§ Exercise details: Send each entry back exactly as given, pictures excluded.

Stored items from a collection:
Content starts
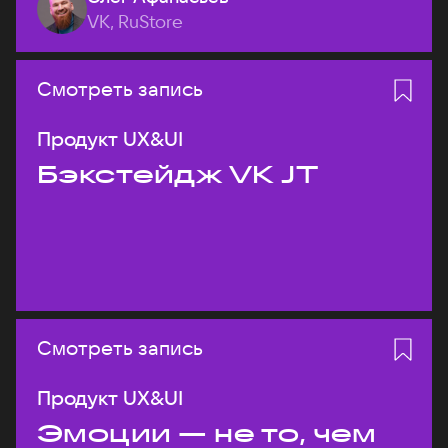
VK, RuStore
Смотреть запись
Продукт UX&UI
Бэкстейдж VK JT
Смотреть запись
Продукт UX&UI
Эмоции — не то, чем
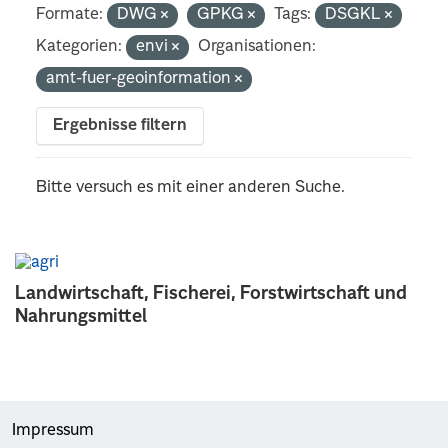
Formate:
DWG
GPKG
Tags:
DSGKL
Kategorien:
envi
Organisationen:
amt-fuer-geoinformation
Ergebnisse filtern
Bitte versuch es mit einer anderen Suche.
Landwirtschaft, Fischerei, Forstwirtschaft und
Nahrungsmittel
Impressum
Content ends
§ Answer to the problem:
VK, RuStore
Смотреть запись
Продукт UX&UI
Бэкстейдж VK JT
Смотреть запись
Продукт UX&UI
Эмоции — не то, чем
Formate:
DWG
GPKG
Tags:
DSGKL
Kategorien:
envi
Organisationen:
amt-fuer-geoinformation
Ergebnisse filtern
Bitte versuch es mit einer anderen Suche.
Landwirtschaft, Fischerei, Forstwirtschaft und
Nahrungsmittel
Impressum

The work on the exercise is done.